### What needs to be done
Filter the records down to the lines that hold the word "terceros", and copy each of those lines.

Dataset entries:
★ ★ ★ ★ ★ ★ ★

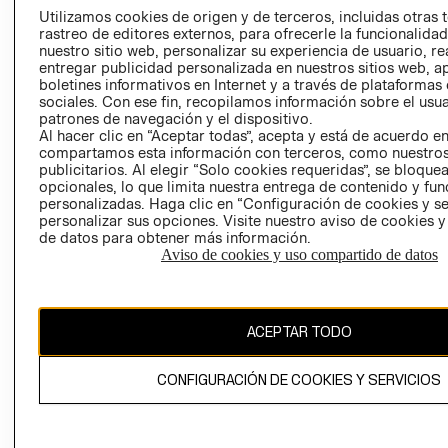
PRENSA
Utilizamos cookies de origen y de terceros, incluidas otras 
CLICK&COLL
rastreo de editores externos, para ofrecerle la funcionalid
RELACIÓN CON
- RETIRO EN
nuestro sitio web, personalizar su experiencia de usuario, rea
INVERSIONISTAS
TIENDA
entregar publicidad personalizada en nuestros sitios web, a
boletines informativos en Internet y a través de plataformas
POLÍTICA
TÉRMINOS Y
sociales. Con ese fin, recopilamos información sobre el usua
EMPRESARIAL
CONDICIONE
patrones de navegación y el dispositivo.
Al hacer clic en “Aceptar todas”, acepta y está de acuerdo e
AVISO DE
compartamos esta información con terceros, como nuestros
PRIVACIDAD
publicitarios. Al elegir “Solo cookies requeridas”, se bloque
GIFT CARD
opcionales, lo que limita nuestra entrega de contenido y fu
personalizadas. Haga clic en “Configuración de cookies y se
AVISO DE
personalizar sus opciones. Visite nuestro aviso de cookies 
COOKIES
de datos para obtener más información.
Aviso de cookies y uso compartido de datos
ACEPTAR TODO
Chile ($)
CONFIGURACIÓN DE COOKIES Y SERVICIOS
CAMBIAR REGIÓN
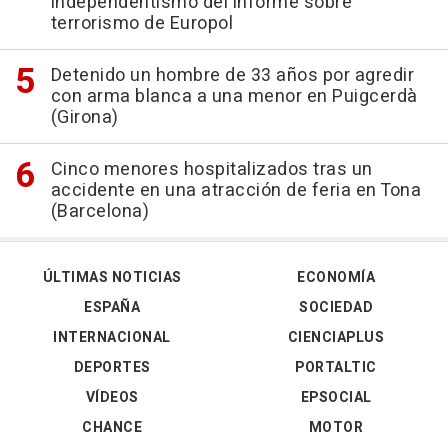
independentismo del informe sobre
terrorismo de Europol
Detenido un hombre de 33 años por agredir
con arma blanca a una menor en Puigcerdà
(Girona)
Cinco menores hospitalizados tras un
accidente en una atracción de feria en Tona
(Barcelona)
ÚLTIMAS NOTICIAS
ECONOMÍA
ESPAÑA
SOCIEDAD
INTERNACIONAL
CIENCIAPLUS
DEPORTES
PORTALTIC
VÍDEOS
EPSOCIAL
CHANCE
MOTOR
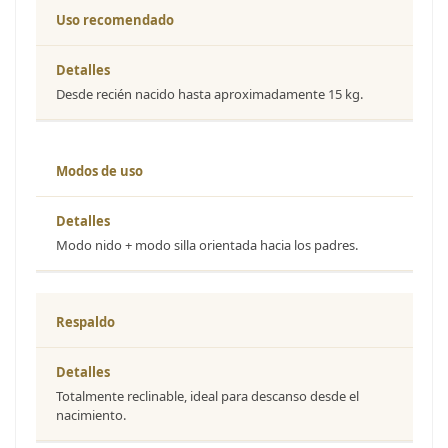
Uso recomendado
Desde recién nacido hasta aproximadamente 15 kg.
Modos de uso
Modo nido + modo silla orientada hacia los padres.
Respaldo
Totalmente reclinable, ideal para descanso desde el
nacimiento.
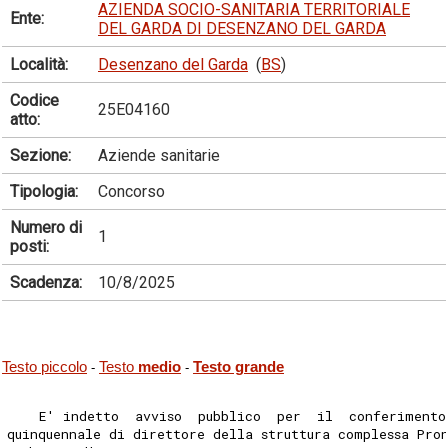
AZIENDA SOCIO-SANITARIA TERRITORIALE
Ente:
DEL GARDA DI DESENZANO DEL GARDA
Località:
Desenzano del Garda
(
BS
)
Codice
25E04160
atto:
Sezione:
Aziende sanitarie
Tipologia:
Concorso
Numero di
1
posti:
Scadenza:
10/8/2025
Testo piccolo
Testo
medio
Testo grande
-
-
    E' indetto  avviso  pubblico  per  il  conferimento
quinquennale di direttore della struttura complessa Pro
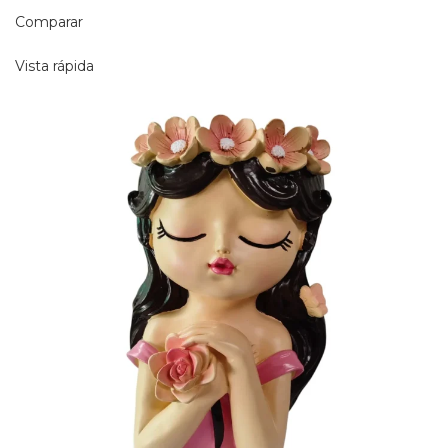
Comparar
Vista rápida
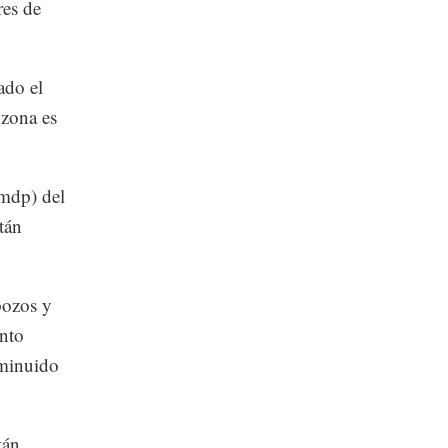
res de
ado el
 zona es
(mdp) del
tán
pozos y
anto
sminuido
tán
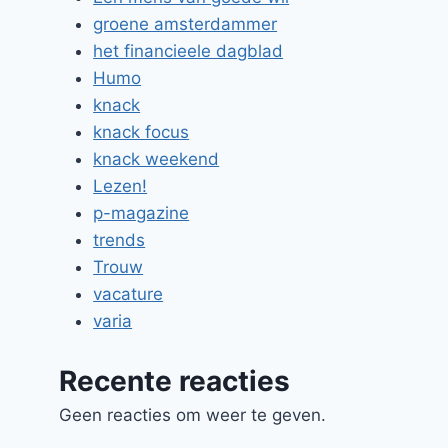
groene amsterdammer
het financieele dagblad
Humo
knack
knack focus
knack weekend
Lezen!
p-magazine
trends
Trouw
vacature
varia
Recente reacties
Geen reacties om weer te geven.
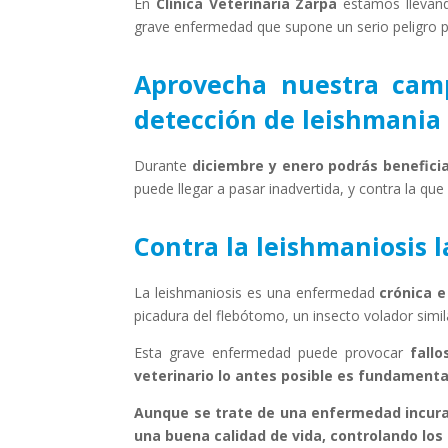
En
Clínica Veterinaria Zarpa
estamos llevand
grave enfermedad que supone un serio peligro p
Aprovecha nuestra cam
detección de leishmania
Durante
diciembre y enero podrás benefici
puede llegar a pasar inadvertida, y contra la qu
Contra la leishmaniosis l
La leishmaniosis es una enfermedad
crónica e
picadura del flebótomo, un insecto volador simi
Esta grave enfermedad puede provocar
fallo
veterinario lo antes posible es fundamenta
Aunque se trate de una enfermedad incurab
una buena calidad de vida, controlando los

★ ★ ★ ★ ★ ★ ★

### Your response
Utilizamos cookies de origen y de terceros, incluidas otras 
compartamos esta información con terceros, como nuestros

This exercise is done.